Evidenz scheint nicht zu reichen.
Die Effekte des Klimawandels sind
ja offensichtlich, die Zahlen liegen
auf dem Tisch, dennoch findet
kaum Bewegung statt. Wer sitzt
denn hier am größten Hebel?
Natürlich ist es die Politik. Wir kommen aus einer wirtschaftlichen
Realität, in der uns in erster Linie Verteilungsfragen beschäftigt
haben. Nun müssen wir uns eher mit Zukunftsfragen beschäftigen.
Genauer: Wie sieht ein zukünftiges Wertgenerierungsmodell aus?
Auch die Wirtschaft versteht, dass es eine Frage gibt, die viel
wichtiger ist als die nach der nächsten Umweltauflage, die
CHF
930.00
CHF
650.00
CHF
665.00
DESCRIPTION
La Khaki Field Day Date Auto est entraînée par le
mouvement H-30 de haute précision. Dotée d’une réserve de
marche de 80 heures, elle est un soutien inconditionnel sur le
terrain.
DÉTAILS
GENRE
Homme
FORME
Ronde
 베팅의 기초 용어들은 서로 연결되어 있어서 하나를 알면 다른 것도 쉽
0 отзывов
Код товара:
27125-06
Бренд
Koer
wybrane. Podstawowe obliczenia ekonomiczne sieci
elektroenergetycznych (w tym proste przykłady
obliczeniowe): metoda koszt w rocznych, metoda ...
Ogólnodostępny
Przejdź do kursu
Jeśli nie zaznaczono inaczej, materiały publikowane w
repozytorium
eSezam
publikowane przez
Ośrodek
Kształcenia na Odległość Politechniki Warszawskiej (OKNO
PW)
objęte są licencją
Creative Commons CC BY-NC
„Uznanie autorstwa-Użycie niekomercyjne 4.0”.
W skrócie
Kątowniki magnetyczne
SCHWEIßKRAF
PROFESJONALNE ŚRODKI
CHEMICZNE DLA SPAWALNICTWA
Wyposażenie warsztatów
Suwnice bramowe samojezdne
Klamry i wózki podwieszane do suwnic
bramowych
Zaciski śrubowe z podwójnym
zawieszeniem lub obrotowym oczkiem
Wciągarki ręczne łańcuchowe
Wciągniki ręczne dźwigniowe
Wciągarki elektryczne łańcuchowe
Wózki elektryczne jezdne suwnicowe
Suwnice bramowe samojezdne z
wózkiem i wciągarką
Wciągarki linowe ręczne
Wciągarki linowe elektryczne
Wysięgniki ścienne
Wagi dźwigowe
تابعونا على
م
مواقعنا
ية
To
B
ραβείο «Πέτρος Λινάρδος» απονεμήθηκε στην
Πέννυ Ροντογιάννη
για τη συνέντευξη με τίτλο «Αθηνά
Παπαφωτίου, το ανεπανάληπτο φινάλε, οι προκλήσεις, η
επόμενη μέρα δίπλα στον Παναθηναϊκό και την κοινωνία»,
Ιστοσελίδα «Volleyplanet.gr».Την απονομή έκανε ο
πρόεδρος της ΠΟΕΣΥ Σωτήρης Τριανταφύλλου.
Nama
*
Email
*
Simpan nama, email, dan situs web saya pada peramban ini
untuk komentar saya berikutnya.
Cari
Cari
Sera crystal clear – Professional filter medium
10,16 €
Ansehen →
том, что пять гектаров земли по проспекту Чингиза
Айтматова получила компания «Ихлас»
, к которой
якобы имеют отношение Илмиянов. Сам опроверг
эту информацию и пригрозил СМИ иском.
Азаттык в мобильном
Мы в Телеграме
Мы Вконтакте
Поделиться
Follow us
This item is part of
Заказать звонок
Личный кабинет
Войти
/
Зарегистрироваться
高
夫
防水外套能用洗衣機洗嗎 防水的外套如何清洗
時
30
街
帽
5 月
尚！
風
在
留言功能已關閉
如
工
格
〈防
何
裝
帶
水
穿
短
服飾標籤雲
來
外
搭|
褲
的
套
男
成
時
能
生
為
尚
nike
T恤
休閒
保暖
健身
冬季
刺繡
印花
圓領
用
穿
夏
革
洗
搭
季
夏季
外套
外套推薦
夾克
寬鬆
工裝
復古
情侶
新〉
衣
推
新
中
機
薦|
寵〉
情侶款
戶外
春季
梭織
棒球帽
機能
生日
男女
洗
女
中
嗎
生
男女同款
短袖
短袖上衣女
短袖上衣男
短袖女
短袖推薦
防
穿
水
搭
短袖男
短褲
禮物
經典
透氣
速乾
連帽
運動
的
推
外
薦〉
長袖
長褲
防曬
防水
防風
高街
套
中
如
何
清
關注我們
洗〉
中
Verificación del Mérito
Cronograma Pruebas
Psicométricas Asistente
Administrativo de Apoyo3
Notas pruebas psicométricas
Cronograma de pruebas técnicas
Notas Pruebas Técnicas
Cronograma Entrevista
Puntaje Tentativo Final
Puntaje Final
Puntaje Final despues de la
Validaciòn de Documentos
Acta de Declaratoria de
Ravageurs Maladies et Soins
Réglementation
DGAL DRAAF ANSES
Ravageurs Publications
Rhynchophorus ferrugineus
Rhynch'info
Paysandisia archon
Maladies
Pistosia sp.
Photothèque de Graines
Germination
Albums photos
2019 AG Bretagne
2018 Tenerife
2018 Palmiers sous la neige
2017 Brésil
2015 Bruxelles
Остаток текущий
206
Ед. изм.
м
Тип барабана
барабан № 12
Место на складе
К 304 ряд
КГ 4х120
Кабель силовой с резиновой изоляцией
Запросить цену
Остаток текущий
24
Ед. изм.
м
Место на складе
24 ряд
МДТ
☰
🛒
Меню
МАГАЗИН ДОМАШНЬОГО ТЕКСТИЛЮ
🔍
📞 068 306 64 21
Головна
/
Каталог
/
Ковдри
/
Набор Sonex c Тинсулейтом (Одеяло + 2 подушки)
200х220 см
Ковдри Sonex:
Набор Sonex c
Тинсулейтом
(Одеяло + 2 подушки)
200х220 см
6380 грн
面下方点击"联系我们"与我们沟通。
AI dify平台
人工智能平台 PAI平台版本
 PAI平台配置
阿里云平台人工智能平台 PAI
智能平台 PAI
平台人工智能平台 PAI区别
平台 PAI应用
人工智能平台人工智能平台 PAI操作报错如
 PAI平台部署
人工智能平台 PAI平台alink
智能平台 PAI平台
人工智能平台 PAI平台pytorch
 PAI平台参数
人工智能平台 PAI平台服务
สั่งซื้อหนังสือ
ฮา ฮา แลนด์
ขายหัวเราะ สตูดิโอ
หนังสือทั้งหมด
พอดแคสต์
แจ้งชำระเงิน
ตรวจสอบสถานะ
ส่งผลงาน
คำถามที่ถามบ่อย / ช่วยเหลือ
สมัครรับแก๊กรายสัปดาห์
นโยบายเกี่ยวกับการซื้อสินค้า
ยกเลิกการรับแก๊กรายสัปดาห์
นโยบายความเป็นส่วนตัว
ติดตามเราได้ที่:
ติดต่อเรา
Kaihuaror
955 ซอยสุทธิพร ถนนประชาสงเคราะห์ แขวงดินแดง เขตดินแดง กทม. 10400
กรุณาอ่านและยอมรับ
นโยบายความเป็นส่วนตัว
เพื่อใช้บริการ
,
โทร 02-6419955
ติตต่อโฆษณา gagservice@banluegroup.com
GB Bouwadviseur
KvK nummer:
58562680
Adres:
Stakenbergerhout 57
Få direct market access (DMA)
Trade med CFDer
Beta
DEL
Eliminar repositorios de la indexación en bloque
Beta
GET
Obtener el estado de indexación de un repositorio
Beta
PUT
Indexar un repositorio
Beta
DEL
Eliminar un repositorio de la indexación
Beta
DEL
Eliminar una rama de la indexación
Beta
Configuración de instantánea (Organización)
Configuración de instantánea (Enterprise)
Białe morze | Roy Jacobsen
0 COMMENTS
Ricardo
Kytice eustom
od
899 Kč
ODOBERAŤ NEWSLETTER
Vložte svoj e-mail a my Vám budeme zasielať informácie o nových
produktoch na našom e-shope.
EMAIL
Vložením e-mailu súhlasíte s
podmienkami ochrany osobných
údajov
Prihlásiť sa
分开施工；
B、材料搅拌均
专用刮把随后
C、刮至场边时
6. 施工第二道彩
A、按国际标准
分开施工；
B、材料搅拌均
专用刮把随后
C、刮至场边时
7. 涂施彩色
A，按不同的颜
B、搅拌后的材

==========

• **Your objective**
Exactly the lines between the one containing "ยกเลิกการรับแก๊กรายสัปดาห์" and the end of the material, both ends included, must be retyped, with nothing added.

• **Answer to this problem**
ยกเลิกการรับแก๊กรายสัปดาห์
นโยบายความเป็นส่วนตัว
ติดตามเราได้ที่:
ติดต่อเรา
Kaihuaror
955 ซอยสุทธิพร ถนนประชาสงเคราะห์ แขวงดินแดง เขตดินแดง กทม. 10400
กรุณาอ่านและยอมรับ
นโยบายความเป็นส่วนตัว
เพื่อใช้บริการ
,
โทร 02-6419955
ติตต่อโฆษณา gagservice@banluegroup.com
GB Bouwadviseur
KvK nummer:
58562680
Adres:
Stakenbergerhout 57
Få direct market access (DMA)
Trade med CFDer
Beta
DEL
Eliminar repositorios de la indexación en bloque
Beta
GET
Obtener el estado de indexación de un repositorio
Beta
PUT
Indexar un repositorio
Beta
DEL
Eliminar un repositorio de la indexación
Beta
DEL
Eliminar una rama de la indexación
Beta
Configuración de instantánea (Organización)
Configuración de instantánea (Enterprise)
Białe morze | Roy Jacobsen
0 COMMENTS
Ricardo
Kytice eustom
od
899 Kč
ODOBERAŤ NEWSLETTER
Vložte svoj e-mail a my Vám budeme zasielať informácie o nových
produktoch na našom e-shope.
EMAIL
Vložením e-mailu súhlasíte s
podmienkami ochrany osobných
údajov
Prihlásiť sa
分开施工；
B、材料搅拌均
专用刮把随后
C、刮至场边时
6. 施工第二道彩
A、按国际标准
分开施工；
B、材料搅拌均
专用刮把随后
C、刮至场边时
7. 涂施彩色
A，按不同的颜
B、搅拌后的材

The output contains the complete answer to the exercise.